MATERIALS PROVIDED:
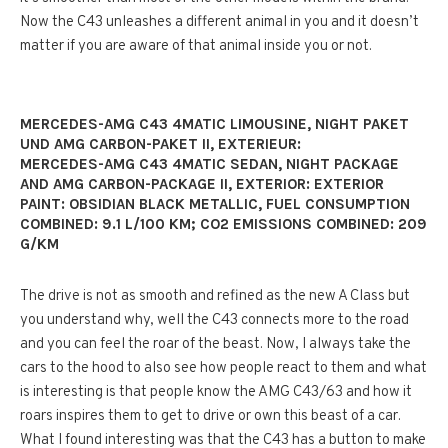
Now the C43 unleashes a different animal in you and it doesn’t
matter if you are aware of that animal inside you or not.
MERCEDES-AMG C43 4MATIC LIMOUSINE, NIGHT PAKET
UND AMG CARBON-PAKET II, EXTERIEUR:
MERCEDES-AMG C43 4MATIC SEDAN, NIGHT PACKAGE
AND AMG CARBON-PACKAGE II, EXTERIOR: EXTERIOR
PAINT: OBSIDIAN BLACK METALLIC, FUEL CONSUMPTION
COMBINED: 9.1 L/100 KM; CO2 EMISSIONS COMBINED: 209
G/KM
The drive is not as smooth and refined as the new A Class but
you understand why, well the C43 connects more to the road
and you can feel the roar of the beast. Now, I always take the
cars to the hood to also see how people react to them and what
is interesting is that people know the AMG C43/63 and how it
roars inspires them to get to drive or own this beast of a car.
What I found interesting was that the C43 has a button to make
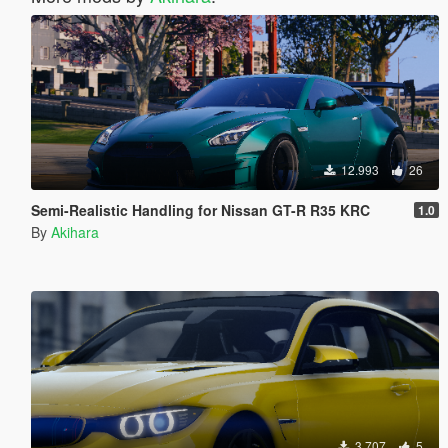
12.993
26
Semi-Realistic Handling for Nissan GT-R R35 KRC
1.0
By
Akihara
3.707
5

EXERCISE REQUIREMENTS: All lines in the data above from the one with "MERCEDES-AMG C43 4MATIC SEDAN, NIGHT PACKAGE" through the one with "is interesting is" must be repeated exactly, and no others.

ANSWER SPACE:
MERCEDES-AMG C43 4MATIC SEDAN, NIGHT PACKAGE
AND AMG CARBON-PACKAGE II, EXTERIOR: EXTERIOR
PAINT: OBSIDIAN BLACK METALLIC, FUEL CONSUMPTION
COMBINED: 9.1 L/100 KM; CO2 EMISSIONS COMBINED: 209
G/KM
The drive is not as smooth and refined as the new A Class but
you understand why, well the C43 connects more to the road
and you can feel the roar of the beast. Now, I always take the
cars to the hood to also see how people react to them and what
is interesting is that people know the AMG C43/63 and how it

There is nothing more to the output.